The creation of Armenian alphabet in 405 by Mesrop Mashtots became a major milestone in the culture development.
Culture in Armenia has many facets, the most important are:
Classical Armenian architecture is divided into four separate periods. The first Armenian churches were built between the 4th and 7th centuries, beginning when Armenia converted to Christianity, and ending with the Arab invasion of Armenia. The early churches were mostly simple basilicas, but some with side apses. By the 5th century the typical cupola cone in the center had become widely used. By the 7th century, centrally-planned churches had been built and a more complicated niched buttress and radiating Hrip’simé style had formed. By the time of the Arab invasion, most of what we now know as classical Armenian architecture had formed.
Armenian art has been profoundly influenced by the Armenian culture, Armenia’s long history, ever-changing geography and unique mountainous landscape.
The art of the new Armenia was a natural continuation of the colorful, vital art of Martiros Saryan, who was interested in painting landscapes, rustic images and focus on rural life in Soviet Armenia. Another Armenian famous artist Hakob Kodjoyan turned to mythological and historical subjects, endowing them with heroic and romantic sentiment.
Music in Armenia could be defined as musical art. Traditional Armenian music differs from its eastern music. Sharakans are traditional Armenian liturgical songs, which are experiencing a revival today.

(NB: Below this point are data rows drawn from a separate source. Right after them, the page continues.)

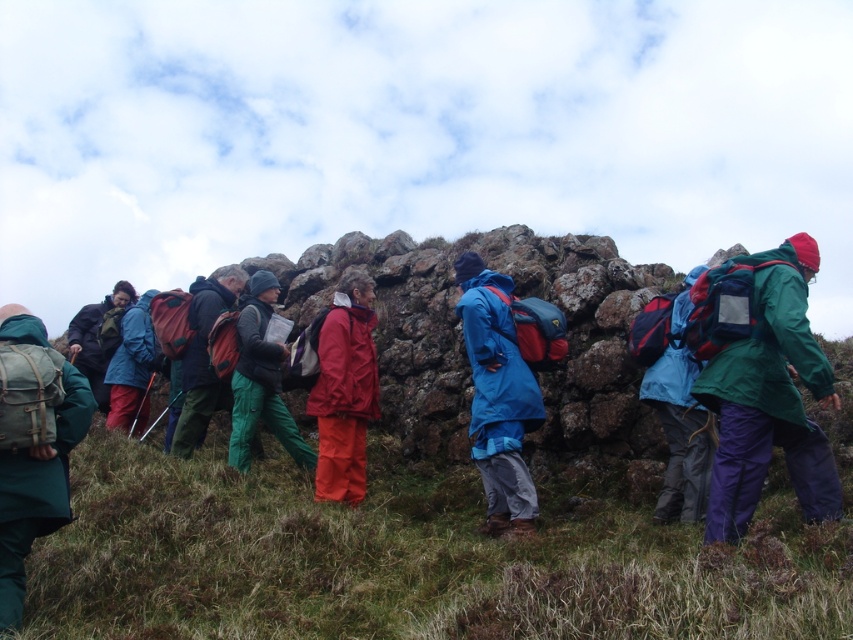 You are part of a hiking group and need to locate two hikers wearing jackets. The green matte jacket at center and the blue matte jacket at center are both in the center area. Which hiker is positioned to the right when viewed from your perspective?

The green matte jacket at center is to the right of the blue matte jacket at center, so the hiker wearing the green matte jacket at center is positioned to the right.

You are a hiker looking at the image and notice the matte red pants at center and the green fabric jacket at center. Which clothing item is positioned lower in the image?

The matte red pants at center is located below the green fabric jacket at center, so the matte red pants at center is positioned lower in the image.

You are a hiker who wants to determine which piece of clothing is higher up in the scene between the matte red pants at center and the green fabric jacket at center. Based on the scene description, which one is positioned higher?

The matte red pants at center is much taller than the green fabric jacket at center, so the matte red pants at center is positioned higher. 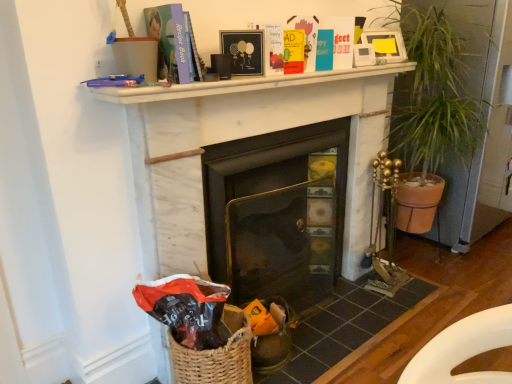 Question: Looking at their shapes, would you say green leafy plant at right is wider or thinner than black matte picture frame at upper center, the 1th picture frame in the front-to-back sequence?

Choices:
 (A) wide
 (B) thin

Answer: (A)

Question: Is green leafy plant at right inside the boundaries of black matte picture frame at upper center, the 2th picture frame viewed from the right, or outside?

Choices:
 (A) outside
 (B) inside

Answer: (A)

Question: Considering the real-world distances, which object is closest to the white matte shelf at upper center?

Choices:
 (A) black matte picture frame at upper center, the 2th picture frame viewed from the right
 (B) matte blue paper at upper center, which is the 1th paperback book from front to back
 (C) woven brown basket at lower left
 (D) yellow matte paperback book at upper center, acting as the 2th paperback book starting from the front
 (E) white marble fireplace at center, which appears as the second fireplace when viewed from the left

Answer: (E)

Question: Which object is the farthest from the matte white picture frame at upper right, the 1th picture frame viewed from the top?

Choices:
 (A) yellow matte paperback book at upper center, positioned as the second paperback book in left-to-right order
 (B) woven brown basket at lower left
 (C) white matte shelf at upper center
 (D) metallic black fireplace at center, the 2th fireplace viewed from the right
 (E) white marble fireplace at center, which appears as the second fireplace when viewed from the left

Answer: (B) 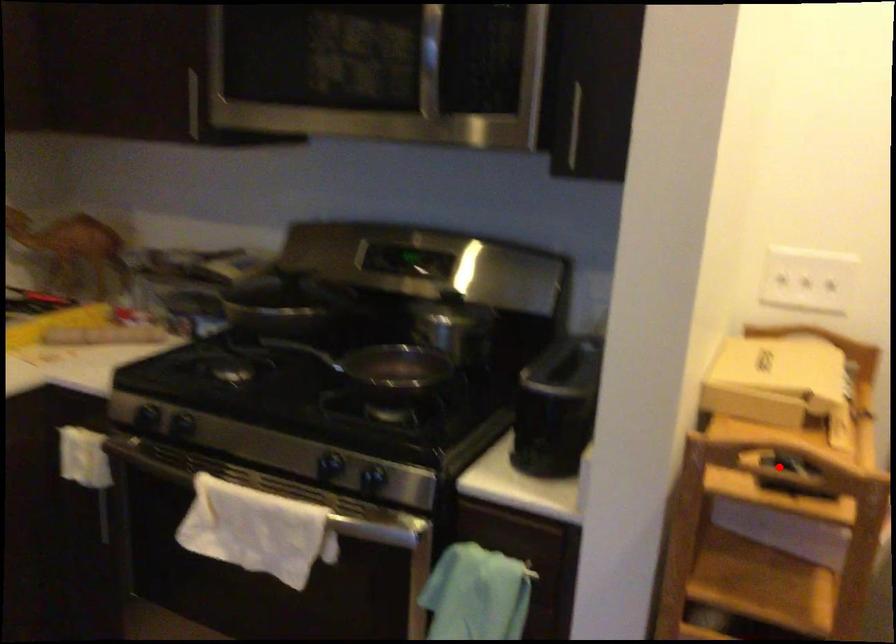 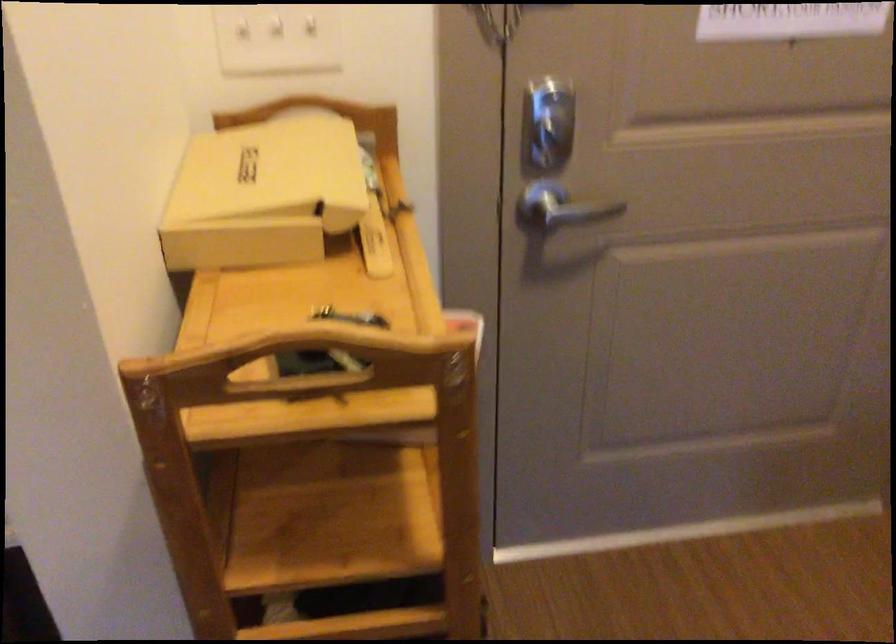 In the second image, find the point that corresponds to the highlighted location in the first image.

(300, 364) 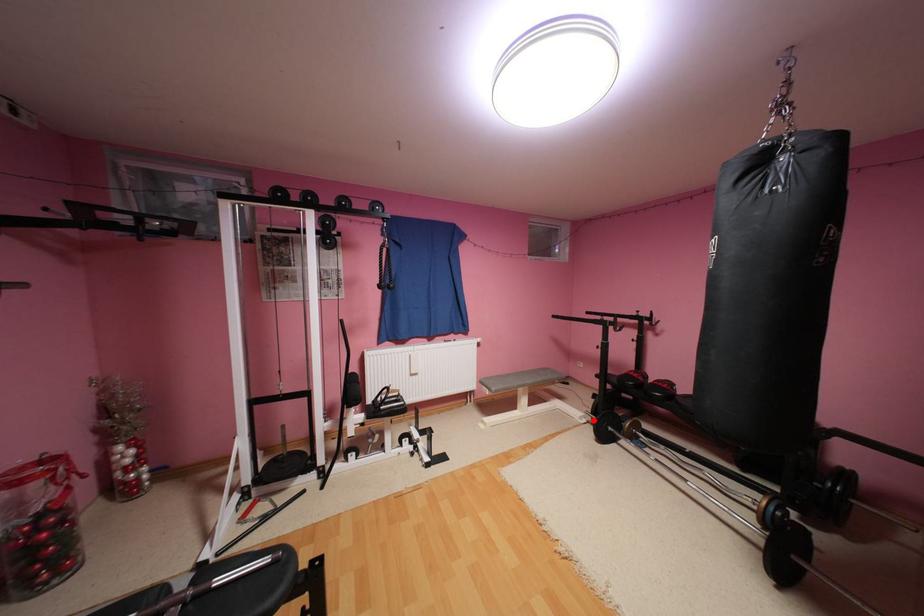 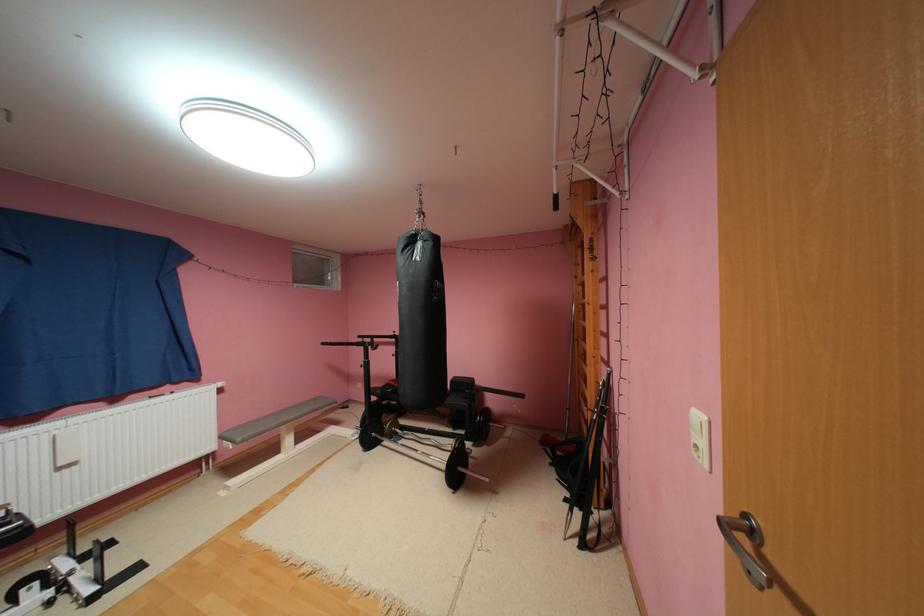 Question: I am providing you with two images of the same scene from different viewpoints. In image1, a red point is highlighted. Considering the same 3D point in image2, which of the following is correct?

Choices:
 (A) It is closer
 (B) It is farther

Answer: (B) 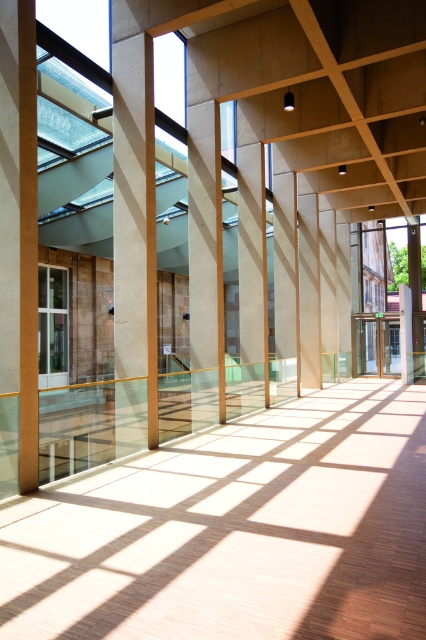 Does smooth glass floor at center have a greater width compared to concrete pillar at center?

Indeed, smooth glass floor at center has a greater width compared to concrete pillar at center.

What do you see at coordinates (236, 531) in the screenshot? I see `smooth glass floor at center` at bounding box center [236, 531].

In order to click on smooth glass floor at center in this screenshot , I will do `click(236, 531)`. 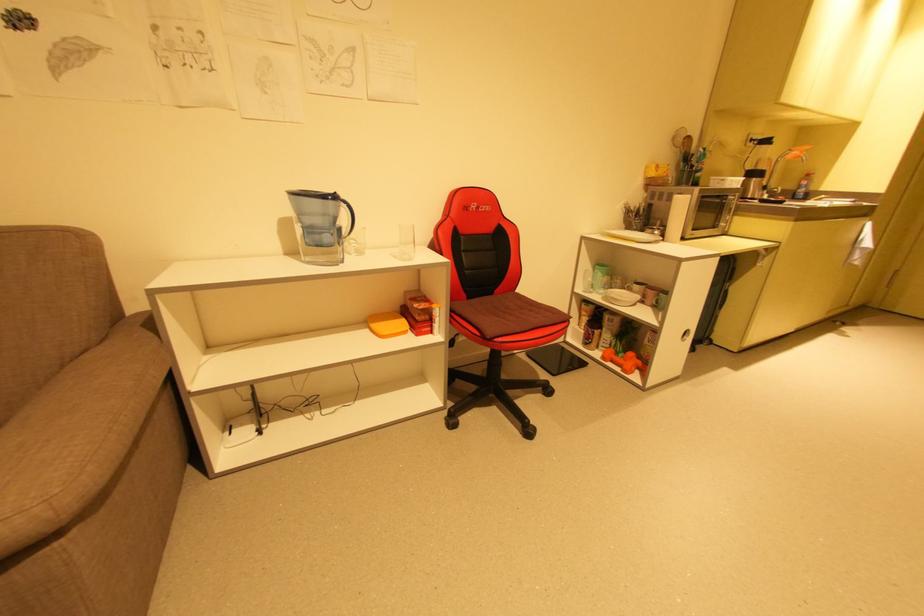 This screenshot has width=924, height=616. I want to click on water pitcher handle, so click(345, 208). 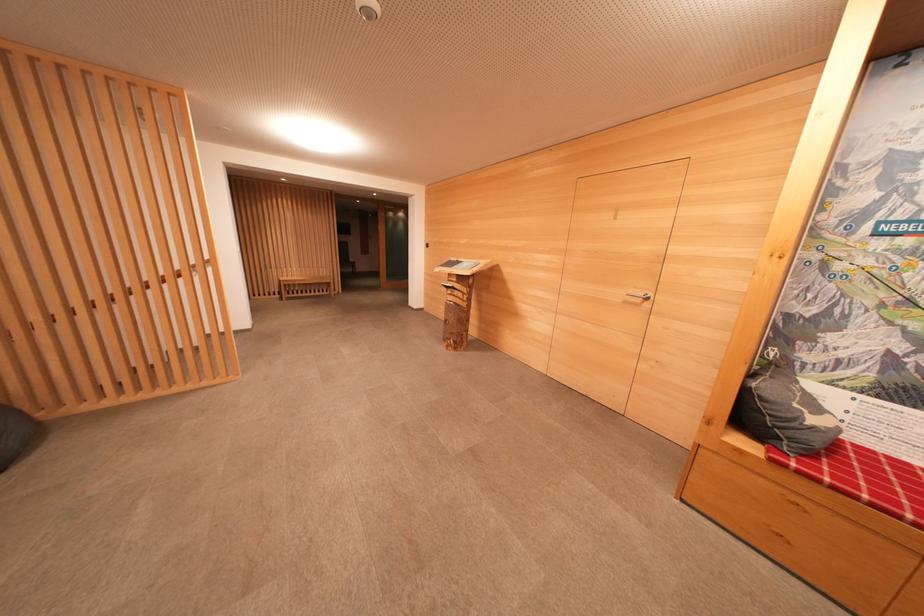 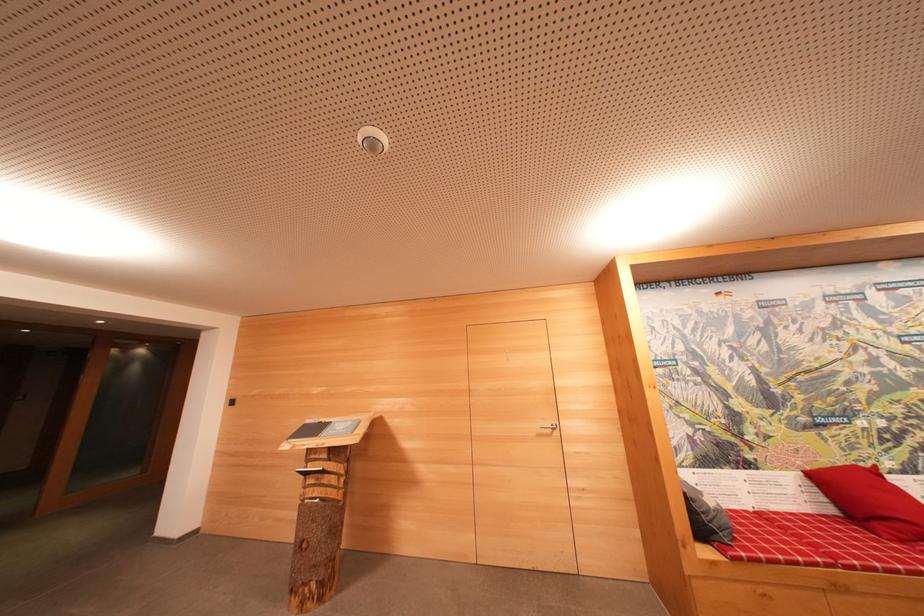 In the second image, find the point that corresponds to the point at 456,262 in the first image.

(311, 424) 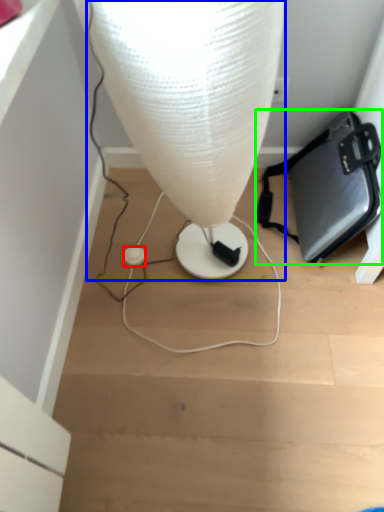 Question: Which object is positioned closest to earphone (highlighted by a red box)? Select from lamp (highlighted by a blue box) and handbag (highlighted by a green box).

Choices:
 (A) lamp
 (B) handbag

Answer: (A) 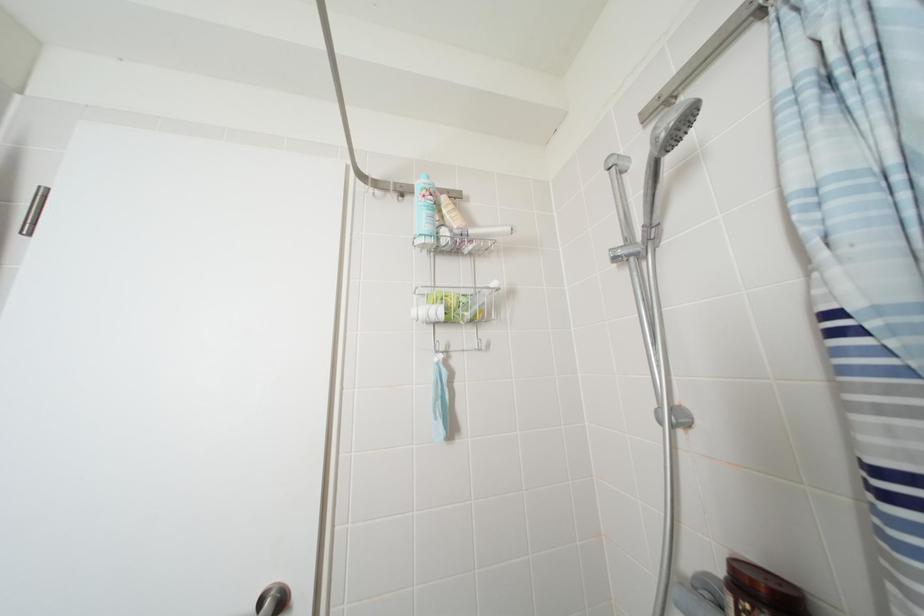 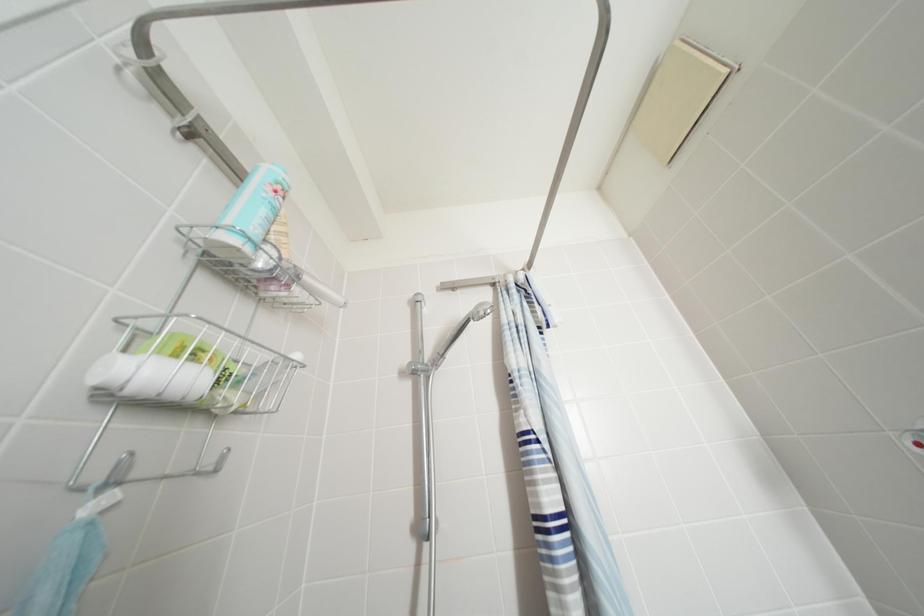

Folk music is until now really important in the lives of the Armenian people. It stays traditional and is characterized by a delicate structure. Armenian folk music has a special melodic pattern and rich sounding. Many instruments are used together in the compositions but the most traditional and recognized instrument is the woodwind Duduk, which is proclaimed by UNESCO as a Masterpiece of the Intangible Heritage of Humanity.
Sayat Nova, Komitas, and Aram Khachaturian are among Armenia’s best-known musicians and composers. Contemporary music comes in the forms of jazz and pop.
Armenian dance is a reflection of the rich fabric of Armenian culture and is accompanied by traditional or contemporary music. They have a vibrant, but elegant and graceful choreography, which sets itself apart from other oriental dance forms in the world, mainly accompanied by percussion instruments. The Armenian folk-dance ensembles have also been participating in various international festivals and concerts.
Armenian literature begins around AD 400 with the invention of the Armenian alphabet by Mesrop Mashtots. However, before the Armenian alphabet was developed, Armenian tales were passed down by oral tradition and written in foreign languages. Armenian manuscripts, beautifully illuminated with miniatures, combine Armenia’s literary and illustrative traditions.
At the beginning of the medieval era, which was marked by the Arab occupation of Armenia, people started to talk of a great hero who would be able to liberate them and reestablish Armenian sovereignty. David of Sasun, known as Sasuntsi Davit, is the medieval Armenian equivalent of Hercules. As an oral history, it dates from the 8th century, and was first put in written form in 1873 by Garegin Srvandzediants. The epic consists of four parts and now it is included in the UNESCO Intangible Cultural Heritage list.
Thus, Armenian culture has always been and still remains a means of maintaining a sense of national unity, not only in Armenia but also in international Armenian community.